DTracing in Anger

My Macbook has becomeso sluggish that it feels like I’m typing ove a 9600 baud modem aagn. Or 2400. It’s alo droping keystokes – which is irritatng as hll – so please forgive theapparent tyos and mistakes. It comes and goes each minute, so thiswhole post isn’t too bad.

Usually I cn see what’s wrng using my Top 10 DTrace scripts for Mac OS X, which have a focus on disk and file system issues. That’s not the casehere.

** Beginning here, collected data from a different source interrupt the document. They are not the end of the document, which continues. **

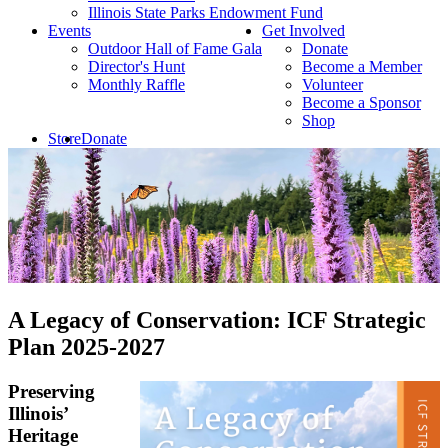
Illinois State Parks Endowment Fund
Events
Get Involved
Outdoor Hall of Fame Gala
Donate
Director's Hunt
Become a Member
Monthly Raffle
Volunteer
Become a Sponsor
Shop
Store
Donate
A Legacy of Conservation: ICF Strategic
Plan 2025-2027
Preserving
Illinois’
Heritage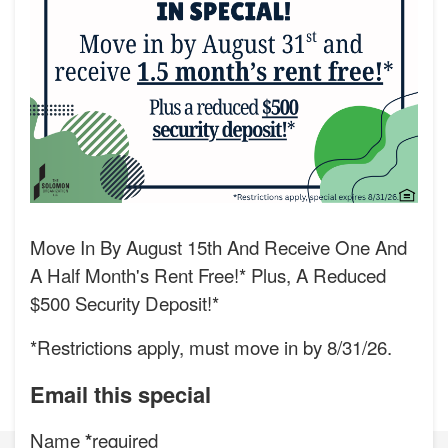
Move In By August 15th And Receive One And
A Half Month's Rent Free!* Plus, A Reduced
$500 Security Deposit!*
*Restrictions apply, must move in by 8/31/26.
Email this special
Name
required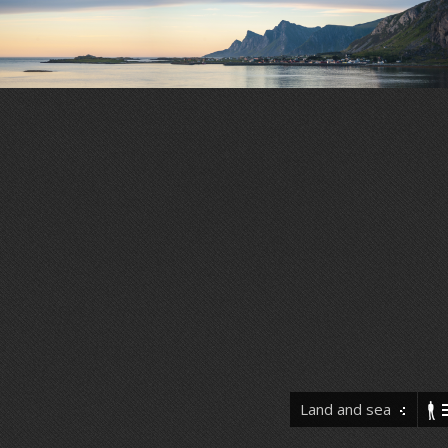
Land and sea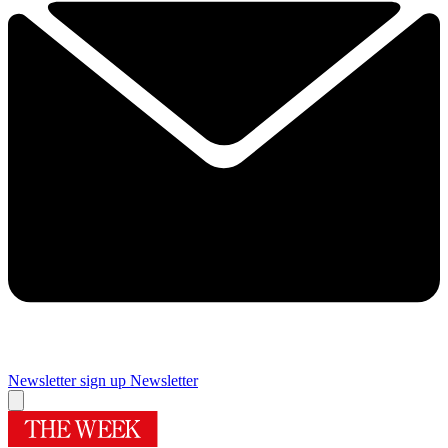
Newsletter sign up
Newsletter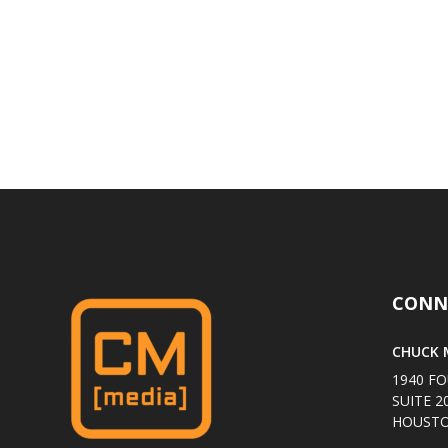
CONN
CHUCK M
1940 FO
SUITE 2
HOUSTO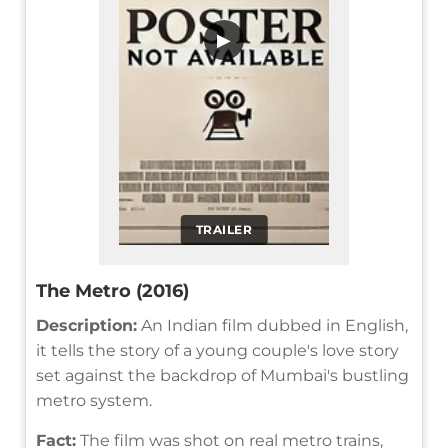
▶
TRAILER
The Metro (2016)
Description:
An Indian film dubbed in English,
it tells the story of a young couple's love story
set against the backdrop of Mumbai's bustling
metro system.
Fact:
The film was shot on real metro trains,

Since this isinterferig wth localapplications, specifically, my keystokes as I type in vim, my suspects are CPU related. top(1) and DTrace profiling tells me this running:

# dtrace -n 'profile-99 { @[execname] = count(); } tick-1s { trunc(@, 5); printa(@); trunc(@); }'
dtrace: description 'profile-99 ' matched 2 probes
CPU     ID                    FUNCTION:NAME
  4  16339                         :tick-1s
  configd                                                          39
  firefox                                                          46
  Google Chrome H                                                  55
  SystemUIServer                                                   96  ← who r u??
  kernel_task                                                     444

Ok, so lets start with SystemUIServer, although I have no idea what it is, and there is no man page. A quick Internet search tells me it manages menu bar popups, and device removal (CDROMs, DVDs, USB). Suggestions include:

That doesn’t sound scientific. The only suggested root-cause I saw wasthat it had a “memory leak”.

Lets look using DTrace.

First is to profile the on-CPU usage:

# dtrace -n 'profile-97 /execname == "SystemUIServer"/ { @[ustack()] = count(); }'
dtrace: description 'profile-97 ' matched 1 probe
dtrace: error on enabled probe ID 1 (ID 28: profile:::profile-97): invalid address (0x118ca2f00) in action #2
dtrace: error on enabled probe ID 1 (ID 28: profile:::profile-97): invalid address (0x7fff50b4b1f0) in action #2
dtrace: error on enabled probe ID 1 (ID 28: profile:::profile-97): invalid address (0x7fff50b4a130) in action #2
dtrace: error on enabled probe ID 1 (ID 28: profile:::profile-97): invalid address (0x7fff50b4afc0) in action #2
[...]

Ow. This was supposed to sample on-CPU user-level stacks, but I’ve hit the profiling stack-trace bug currently present on Mac OS X. Once this is fixed, this will be a lot easier to debug, as I can quickly roll Flame Graphs.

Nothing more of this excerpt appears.